──────── Data shown
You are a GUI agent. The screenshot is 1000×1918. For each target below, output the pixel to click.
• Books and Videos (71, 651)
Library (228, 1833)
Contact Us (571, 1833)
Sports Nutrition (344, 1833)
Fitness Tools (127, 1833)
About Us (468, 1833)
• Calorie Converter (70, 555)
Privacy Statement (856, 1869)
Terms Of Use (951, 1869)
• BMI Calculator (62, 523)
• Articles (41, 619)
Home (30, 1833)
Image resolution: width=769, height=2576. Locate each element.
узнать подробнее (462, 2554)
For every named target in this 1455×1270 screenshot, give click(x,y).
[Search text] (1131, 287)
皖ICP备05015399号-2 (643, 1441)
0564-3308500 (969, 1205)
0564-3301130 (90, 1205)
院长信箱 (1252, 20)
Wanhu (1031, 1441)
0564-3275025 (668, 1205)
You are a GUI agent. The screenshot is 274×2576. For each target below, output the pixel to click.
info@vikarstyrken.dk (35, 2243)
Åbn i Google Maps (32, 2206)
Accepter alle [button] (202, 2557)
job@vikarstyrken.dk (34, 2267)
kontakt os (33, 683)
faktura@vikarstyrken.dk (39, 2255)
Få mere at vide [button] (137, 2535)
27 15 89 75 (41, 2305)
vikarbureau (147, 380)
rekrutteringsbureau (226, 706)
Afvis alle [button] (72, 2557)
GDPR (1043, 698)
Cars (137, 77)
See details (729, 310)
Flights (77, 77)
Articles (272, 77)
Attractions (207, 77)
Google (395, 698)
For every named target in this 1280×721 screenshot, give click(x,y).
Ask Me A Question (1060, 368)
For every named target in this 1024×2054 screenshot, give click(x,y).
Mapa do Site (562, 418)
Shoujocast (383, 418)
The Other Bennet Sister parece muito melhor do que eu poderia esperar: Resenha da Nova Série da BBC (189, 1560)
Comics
────────────────
(What this task involves)
Extract all of the data shown above and repeat it verbatim.

(Exercise response)
You are a GUI agent. The screenshot is 1000×1918. For each target below, output the pixel to click.
• Books and Videos (71, 651)
Library (228, 1833)
Contact Us (571, 1833)
Sports Nutrition (344, 1833)
Fitness Tools (127, 1833)
About Us (468, 1833)
• Calorie Converter (70, 555)
Privacy Statement (856, 1869)
Terms Of Use (951, 1869)
• BMI Calculator (62, 523)
• Articles (41, 619)
Home (30, 1833)
Image resolution: width=769, height=2576. Locate each element.
узнать подробнее (462, 2554)
For every named target in this 1455×1270 screenshot, give click(x,y).
[Search text] (1131, 287)
皖ICP备05015399号-2 (643, 1441)
0564-3308500 (969, 1205)
0564-3301130 (90, 1205)
院长信箱 (1252, 20)
Wanhu (1031, 1441)
0564-3275025 (668, 1205)
You are a GUI agent. The screenshot is 274×2576. For each target below, output the pixel to click.
info@vikarstyrken.dk (35, 2243)
Åbn i Google Maps (32, 2206)
Accepter alle [button] (202, 2557)
job@vikarstyrken.dk (34, 2267)
kontakt os (33, 683)
faktura@vikarstyrken.dk (39, 2255)
Få mere at vide [button] (137, 2535)
27 15 89 75 (41, 2305)
vikarbureau (147, 380)
rekrutteringsbureau (226, 706)
Afvis alle [button] (72, 2557)
GDPR (1043, 698)
Cars (137, 77)
See details (729, 310)
Flights (77, 77)
Articles (272, 77)
Attractions (207, 77)
Google (395, 698)
For every named target in this 1280×721 screenshot, give click(x,y).
Ask Me A Question (1060, 368)
For every named target in this 1024×2054 screenshot, give click(x,y).
Mapa do Site (562, 418)
Shoujocast (383, 418)
The Other Bennet Sister parece muito melhor do que eu poderia esperar: Resenha da Nova Série da BBC (189, 1560)
Comics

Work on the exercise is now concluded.